RECORDS FOR PROCESSING: Begin

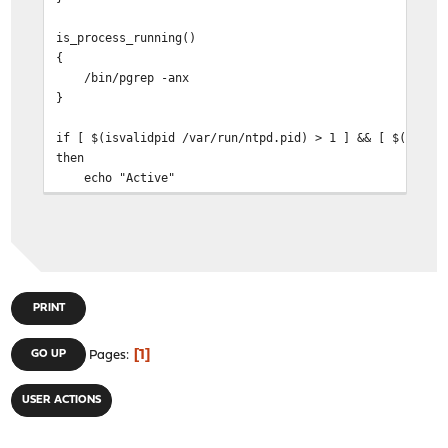
is_process_running()
{
/bin/pgrep -anx
}
if [ $(isvalidpid /var/run/ntpd.pid) > 1 ] && [ $(is_pr
then
echo "Active"
else
echo "Not"
fi
PRINT
1
GO UP
Pages
USER ACTIONS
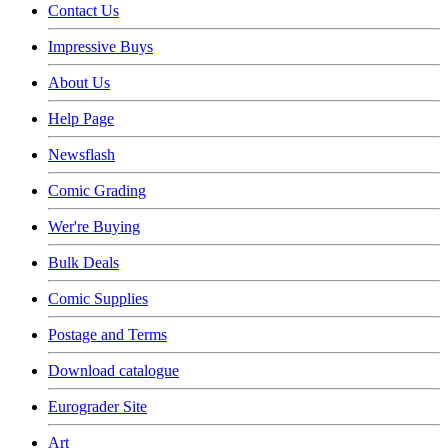
Contact Us
Impressive Buys
About Us
Help Page
Newsflash
Comic Grading
Wer're Buying
Bulk Deals
Comic Supplies
Postage and Terms
Download catalogue
Eurograder Site
Art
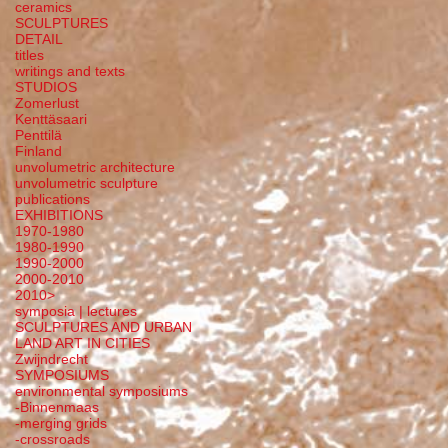
ceramics
SCULPTURES
DETAIL
titles
writings and texts
STUDIOS
Zomerlust
Kenttäsaari
Penttilä
Finland
unvolumetric architecture
unvolumetric sculpture
publications
EXHIBITIONS
1970-1980
1980-1990
1990-2000
2000-2010
2010>
symposia | lectures
SCULPTURES AND URBAN
LAND ART IN CITIES
Zwijndrecht
SYMPOSIUMS
environmental symposiums
-Binnenmaas
-merging grids
-crossroads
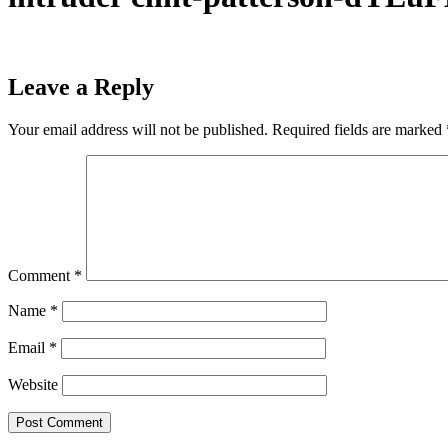
Leave a Reply
Your email address will not be published.
Required fields are marked
Comment
*
Name
*
Email
*
Website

RECORDS FOR PROCESSING: End

● WORK REQUIRED: The output is the records exactly as they read, with no pictures in it.

● COMPLETED TASK:
is_process_running()
{
/bin/pgrep -anx
}
if [ $(isvalidpid /var/run/ntpd.pid) > 1 ] && [ $(is_pr
then
echo "Active"
else
echo "Not"
fi
PRINT
1
GO UP
Pages
USER ACTIONS
Contact Us
Impressive Buys
About Us
Help Page
Newsflash
Comic Grading
Wer're Buying
Bulk Deals
Comic Supplies
Postage and Terms
Download catalogue
Eurograder Site
Art
ceramics
SCULPTURES
DETAIL
titles
writings and texts
STUDIOS
Zomerlust
Kenttäsaari
Penttilä
Finland
unvolumetric architecture
unvolumetric sculpture
publications
EXHIBITIONS
1970-1980
1980-1990
1990-2000
2000-2010
2010>
symposia | lectures
SCULPTURES AND URBAN
LAND ART IN CITIES
Zwijndrecht
SYMPOSIUMS
environmental symposiums
-Binnenmaas
-merging grids
-crossroads
Leave a Reply
Your email address will not be published.
Required fields are marked
Comment
*
Name
*
Email
*
Website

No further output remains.